▶ **Task details**
Copy nothing but the text: repeat each entry exactly and drop the images.

▶ **Material provided**
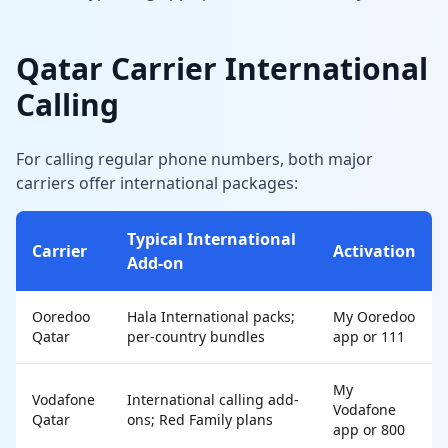
Qatar Carrier International
Calling
For calling regular phone numbers, both major
carriers offer international packages:
Typical International
Carrier
Activation
Add-on
Ooredoo
Hala International packs;
My Ooredoo
Qatar
per-country bundles
app or 111
My
Vodafone
International calling add-
Vodafone
Qatar
ons; Red Family plans
app or 800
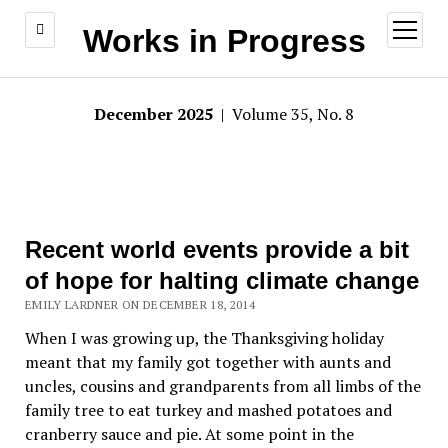
open
Works in Progress
menu
December 2025
| Volume 35, No. 8
Recent world events provide a bit
of hope for halting climate change
EMILY LARDNER ON DECEMBER 18, 2014
When I was growing up, the Thanksgiving holiday
meant that my family got together with aunts and
uncles, cousins and grandparents from all limbs of the
family tree to eat turkey and mashed potatoes and
cranberry sauce and pie. At some point in the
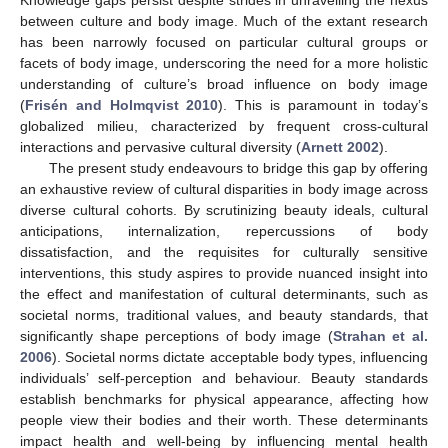
between culture and body image. Much of the extant research
has been narrowly focused on particular cultural groups or
facets of body image, underscoring the need for a more holistic
understanding of culture’s broad influence on body image
(
Frisén and Holmqvist 2010
). This is paramount in today’s
globalized milieu, characterized by frequent cross-cultural
interactions and pervasive cultural diversity (
Arnett 2002
).
The present study endeavours to bridge this gap by offering
an exhaustive review of cultural disparities in body image across
diverse cultural cohorts. By scrutinizing beauty ideals, cultural
anticipations, internalization, repercussions of body
dissatisfaction, and the requisites for culturally sensitive
interventions, this study aspires to provide nuanced insight into
the effect and manifestation of cultural determinants, such as
societal norms, traditional values, and beauty standards, that
significantly shape perceptions of body image (
Strahan et al.
2006
). Societal norms dictate acceptable body types, influencing
individuals’ self-perception and behaviour. Beauty standards
establish benchmarks for physical appearance, affecting how
people view their bodies and their worth. These determinants
impact health and well-being by influencing mental health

▶ **Answer to this task**
Qatar Carrier International
Calling
For calling regular phone numbers, both major
carriers offer international packages:
Typical International
Carrier
Activation
Add-on
Ooredoo
Hala International packs;
My Ooredoo
Qatar
per-country bundles
app or 111
My
Vodafone
International calling add-
Vodafone
Qatar
ons; Red Family plans
app or 800
open
Works in Progress
menu
December 2025
| Volume 35, No. 8
Recent world events provide a bit
of hope for halting climate change
EMILY LARDNER ON DECEMBER 18, 2014
When I was growing up, the Thanksgiving holiday
meant that my family got together with aunts and
uncles, cousins and grandparents from all limbs of the
family tree to eat turkey and mashed potatoes and
cranberry sauce and pie. At some point in the
between culture and body image. Much of the extant research
has been narrowly focused on particular cultural groups or
facets of body image, underscoring the need for a more holistic
understanding of culture’s broad influence on body image
(
Frisén and Holmqvist 2010
). This is paramount in today’s
globalized milieu, characterized by frequent cross-cultural
interactions and pervasive cultural diversity (
Arnett 2002
).
The present study endeavours to bridge this gap by offering
an exhaustive review of cultural disparities in body image across
diverse cultural cohorts. By scrutinizing beauty ideals, cultural
anticipations, internalization, repercussions of body
dissatisfaction, and the requisites for culturally sensitive
interventions, this study aspires to provide nuanced insight into
the effect and manifestation of cultural determinants, such as
societal norms, traditional values, and beauty standards, that
significantly shape perceptions of body image (
Strahan et al.
2006
). Societal norms dictate acceptable body types, influencing
individuals’ self-perception and behaviour. Beauty standards
establish benchmarks for physical appearance, affecting how
people view their bodies and their worth. These determinants
impact health and well-being by influencing mental health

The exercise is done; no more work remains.